Si je ne me trompe, c’est en partie le constat de cette hypocrisie qui a amené à la future contraventionnalisation des clients sous couvert de vouloir les responsabiliser, afin que ces derniers payent eux aussi et que les “dealers des quartiers” ne soient pas les seuls à subir les conséquences judiciaires de ce trafic.
À ce sujet, Emmanuel Macron dit dans son livre Révolution :
“De la même manière, l’usage et la détention de cannabis en deçà d’une certaine quantité, comme certaines infractions du Code de la route (défaut d’assurance automobile par exemple), doivent-ils nécessairement relever des tribunaux correctionnels ? On pourrait tout à fait considérer que le régime des contraventions serait suffisant pour sanctionner ces comportements.
[…] Je dis simplement qu’il faut écouter les professionnels de police et de justice qui, eux-mêmes, expliquent combien il est vain de pénaliser systématiquement la consommation de cannabis, alors qu’une contravention lourde et payable immédiatement serait beaucoup plus économe en temps pour la police et la justice, et bien plus dissuasive qu’une hypothétique peine de prison dont tout le monde sait qu’elle ne sera finalement jamais exécutée.”
Ici, Emmanuel Macron, qui souhaite non pas réformer le pays mais le transformer, dans ce monde où les peuples en appellent à plus de démocratie, fait le choix de se rapprocher de la justice et de la police, dont la fonction limite le plus souvent la réflexion à des solutions pour une politique répressive plus efficace. Pourtant de nombreuses voix s’élèvent dans la société civile pour réclamer, si ce n’est la légalisation, au moins l’ouverture d’un débat sur la question.

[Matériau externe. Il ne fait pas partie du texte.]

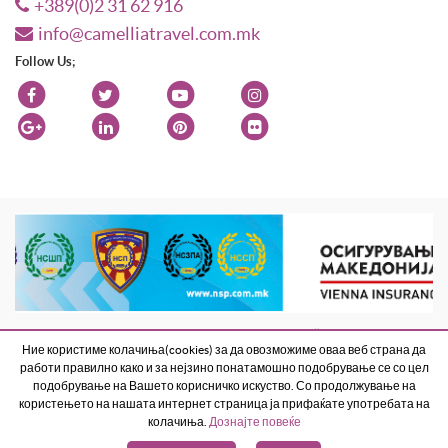
+389(0)2 31 62 916
info@camelliatravel.com.mk
Follow Us;
Веб страната е изработена од Best Net Studio 2018
. All Rights Reserved
Ние користиме колачиња(cookies) за да овозможиме оваа веб страна да
Terms and Conditions
Contact Us
работи правилно како и за нејзино понатамошно подобрување се со цел
подобрување на Вашето корисничко искуство. Со продолжување на
користењето на нашата интернет страница ја прифаќате употребата на
колачиња.
Дознајте повеќе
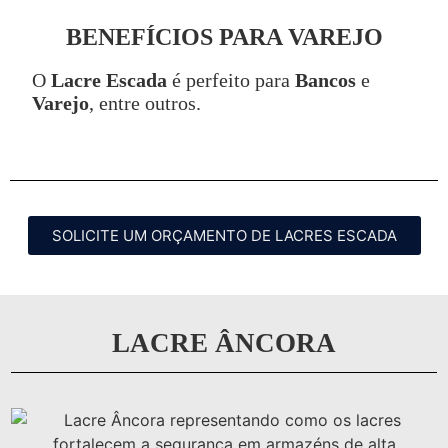
BENEFÍCIOS PARA VAREJO
O
Lacre Escada
é perfeito para
Bancos
e
Varejo
, entre outros.
SOLICITE UM ORÇAMENTO DE LACRES ESCADA
LACRE ÂNCORA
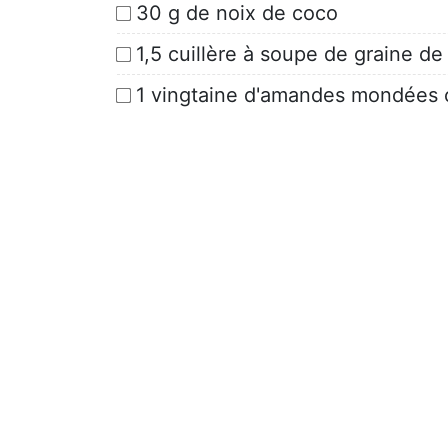
30 g de noix de coco
1,5 cuillère à soupe de graine de
1 vingtaine d'amandes mondées 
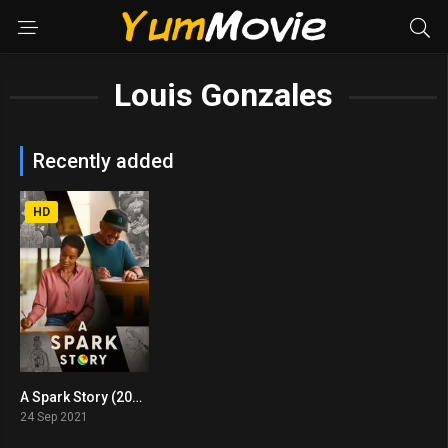
Louis Gonzales
Recently added
HD
A Spark Story (2021)
5.5
24 Sep 2021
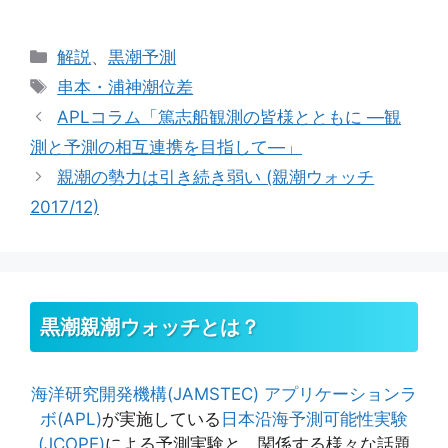
カ
解説
、
黒潮予測
テ
タ
串本・浦神潮位差
ゴ
グ
APLコラム「篤志船観測の皆様とともに ―観
リ
測と予測の相互連携を目指して―」
ー
親潮の勢力は引き続き弱い (親潮ウォッチ
2017/12)
黒潮親潮ウォッチとは？
海洋研究開発機構(JAMSTEC)
アプリケーションラ
ボ(APL)
が実施している
日本沿海予測可能性実験
(JCOPE)
による予測実験と、関係する様々な話題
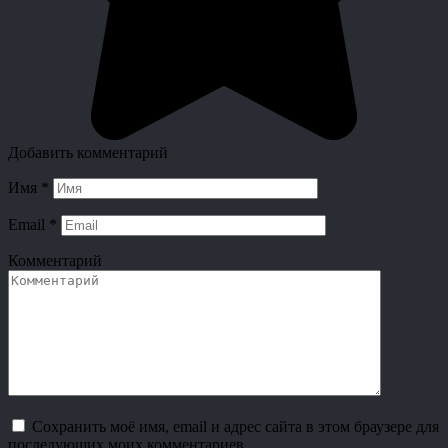
Добавить комментарий
Имя
*
Email
*
Комментарий
Сохранить моё имя, email и адрес сайта в этом браузере для
последующих моих комментариев.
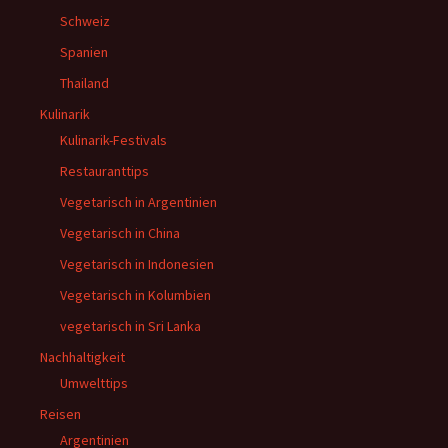
Schweiz
Spanien
Thailand
Kulinarik
Kulinarik-Festivals
Restauranttips
Vegetarisch in Argentinien
Vegetarisch in China
Vegetarisch in Indonesien
Vegetarisch in Kolumbien
vegetarisch in Sri Lanka
Nachhaltigkeit
Umwelttips
Reisen
Argentinien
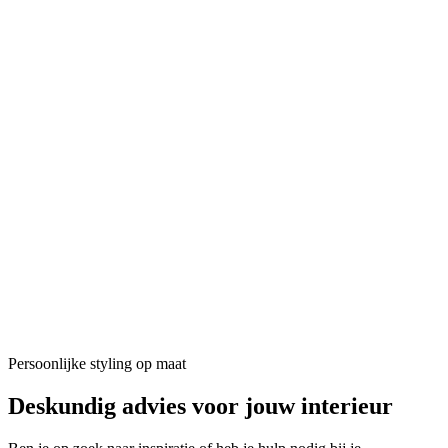
Persoonlijke styling op maat
Deskundig advies voor
jouw interieur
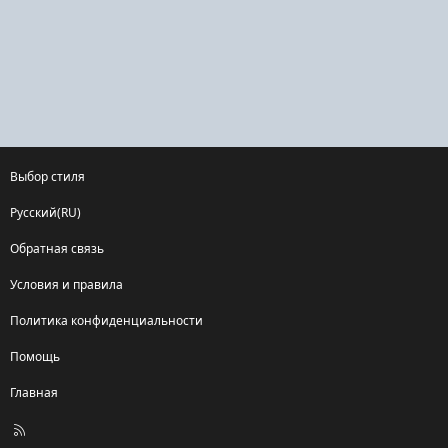
Выбор стиля
Русский(RU)
Обратная связь
Условия и правила
Политика конфиденциальности
Помощь
Главная
R
S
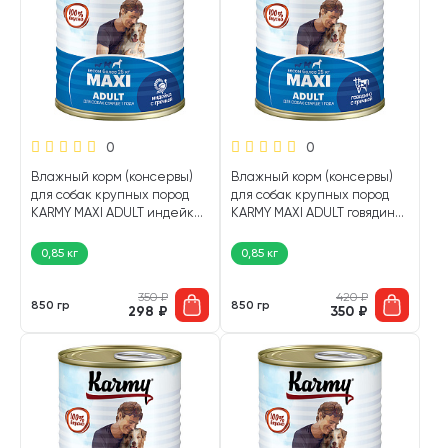
0
0
Влажный корм (консервы)
Влажный корм (консервы)
для собак крупных пород
для собак крупных пород
KARMY MAXI ADULT индейка,
KARMY MAXI ADULT говядина,
гречка (850 гр)
гречка (850 гр)
0,85 кг
0,85 кг
350
₽
420
₽
850 гр
850 гр
298
₽
350
₽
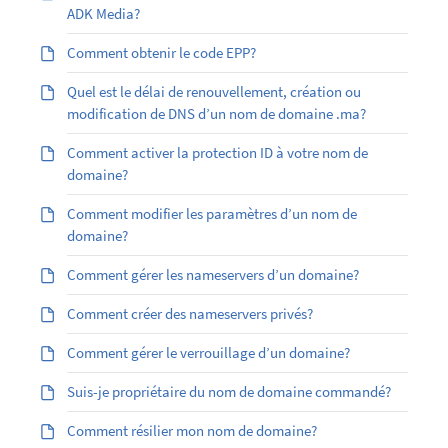
ADK Media?
Comment obtenir le code EPP?
Quel est le délai de renouvellement, création ou
modification de DNS d’un nom de domaine .ma?
Comment activer la protection ID à votre nom de
domaine?
Comment modifier les paramètres d’un nom de
domaine?
Comment gérer les nameservers d’un domaine?
Comment créer des nameservers privés?
Comment gérer le verrouillage d’un domaine?
Suis-je propriétaire du nom de domaine commandé?
Comment résilier mon nom de domaine?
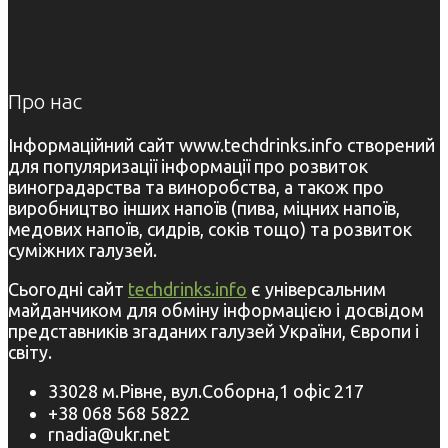
Про нас
Інформаційний сайт www.techdrinks.info створений
для популяризації інформації про розвиток
виноградарства та виноробства, а також про
виробництво інших напоїв (пива, міцних напоїв,
медових напоїв, сидрів, соків тощо) та розвиток
суміжних галузей.
Сьогодні сайт
techdrinks.info
є універсальним
майданчиком для обміну інформацією і досвідом
представників згаданих галузей України, Європи і
світу.
33028 м.Рівне, вул.Соборна,1 офіс 217
+38 068 568 5822
rnadia@ukr.net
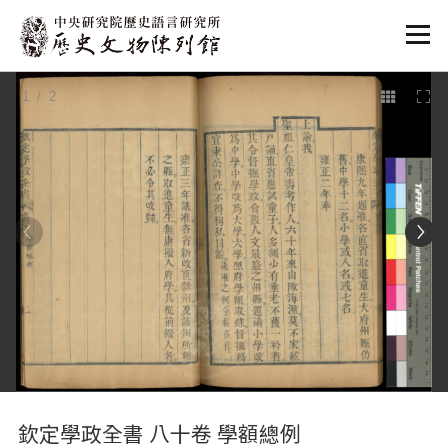
:::
1
/ 2
:::
欽定學政全書 八十卷 學額總例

Certain·e·s politiques, comme le député européen Jean-Luc Bennahmias, se sont également prononcés en faveur d’un encadrement de la vente, mais sans succès jusque-là. L’écologiste François de Rugy, qui préconisait la légalisation du cannabis dans son programme et qui est désormais président de l’Assemblée nationale, devrait même présider le vote pour la contraventionnalisation des consommateurs !
Et tout cela en disant vouloir lutter contre des pratiques addictives, qui, par nature, relèvent de questions d’ordre médical et qui méritent donc d’être discutées avec… les corps médicaux. Ou, la consommation de cannabis et plus généralement de stupéfiants étant un phénomène de société, le sujet devrait être débattu avec le peuple. Vous l’aurez compris, pour moi la contraventionnalisation des clients est la proposition la plus inadaptée qu’il y ait en la matière.